アメリカのカリフォルニア州で、ビーバーのダムをまねて作られた「人工ビーバーダム」が、ギンザケの稚魚(子どもの魚)の生存率を8%から60%へ大きく高めました。スコット川の支流であるフレンチクリークにダムを建設したところ、水温が低く保たれ、ギンザケが育ちやすい環境が戻ってきたためです。
かつてスコット川流域には多くのビーバーが暮らしており、ビーバーが造るダムによって冷たくて流れの緩やかな水辺ができていました。しかし、1830年代から毛皮目的の乱獲が進み、ビーバーはほとんどいなくなってしまいました。その結果、ダムも失われ、ギンザケの稚魚が生活しやすい場所が減っていました。

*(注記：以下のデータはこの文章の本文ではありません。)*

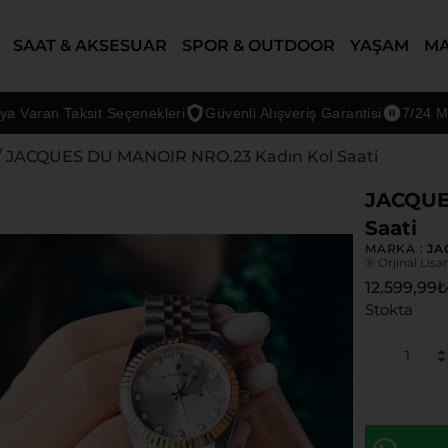
SAAT & AKSESUAR
SPOR & OUTDOOR
YAŞAM
M
an Taksit Seçenekleri
Güvenli Alışveriş Garantisi
7/24 Müşteri
/ JACQUES DU MANOIR NRO.23 Kadın Kol Saati
JACQUE
Saati
MARKA :
JA
® Orjinal Lisa
12.599,99
Stokta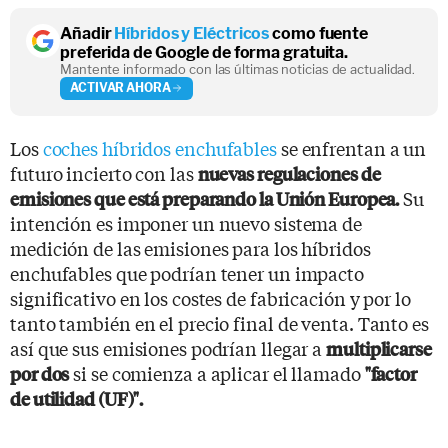
Añadir
Híbridos y Eléctricos
como fuente
preferida de Google de forma gratuita.
Mantente informado con las últimas noticias de actualidad.
ACTIVAR AHORA
Los
coches híbridos enchufables
se enfrentan a un
futuro incierto con las
nuevas regulaciones de
Su
emisiones que está preparando la Unión Europea.
intención es imponer un nuevo sistema de
medición de las emisiones para los híbridos
enchufables que podrían tener un impacto
significativo en los costes de fabricación y por lo
tanto también en el precio final de venta. Tanto es
así que sus emisiones podrían llegar a
multiplicarse
si se comienza a aplicar el llamado
por dos
"factor
de utilidad (UF)".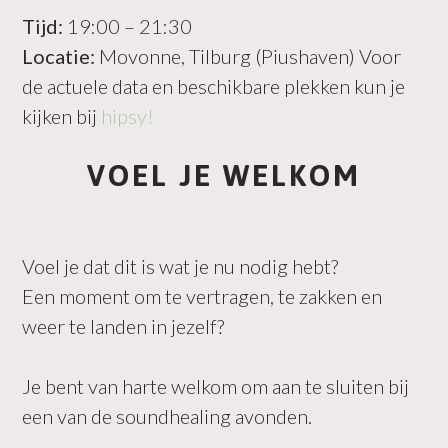
Tijd:
19:00 – 21:30
Locatie:
Movonne, Tilburg (Piushaven) Voor
de actuele data en beschikbare plekken kun je
kijken bij
hipsy!
VOEL JE WELKOM
Voel je dat dit is wat je nu nodig hebt?
Een moment om te vertragen, te zakken en
weer te landen in jezelf?
Je bent van harte welkom om aan te sluiten bij
een van de soundhealing avonden.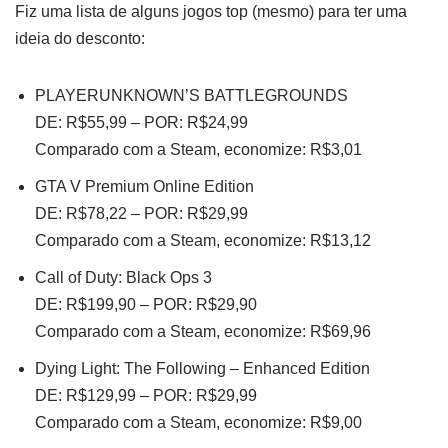
Fiz uma lista de alguns jogos top (mesmo) para ter uma
ideia do desconto:
PLAYERUNKNOWN’S BATTLEGROUNDS
DE: R$55,99 – POR: R$24,99
Comparado com a Steam, economize: R$3,01
GTA V Premium Online Edition
DE: R$78,22 – POR: R$29,99
Comparado com a Steam, economize: R$13,12
Call of Duty: Black Ops 3
DE: R$199,90 – POR: R$29,90
Comparado com a Steam, economize: R$69,96
Dying Light: The Following – Enhanced Edition
DE: R$129,99 – POR: R$29,99
Comparado com a Steam, economize: R$9,00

そこで非営利団体のスコット川流域協議会は、2015年に支流のシュガークリークに木の杭や枝、泥などを使って人工のダムを2つ建設しました。3年後にはフレンチクリークにもダムが造られ、地域に残る本物のビーバーが修理や拡張を手伝うこともありました。協議会のチャーナ・ギルモア氏は、「ビーバーが建設を引き継ぐと、彼らの仕事は私たちが成し遂げられるものよりもはるかに優れていました」と語っています。
この人工ダムによって約9000平方メートルの新しい生息地が生まれ、8500匹以上のギンザケの稚魚を育てられるようになりました。最初のダム建設から2年後には、スコット川へ遡上する(川をさかのぼる)ギンザケの数が他の川より多くなりました。アメリカ海洋大気庁(NOAA)の魚類生物学者であるマイケル・ポロック氏は、この結果を驚くべきものだと評価しました。ポロック氏は、「人工ダムのおかげで、人々はビーバーの能力や、河川生態系の健全性にとってビーバーがいかに不可欠な存在であるかを改めて認識した」と述べています。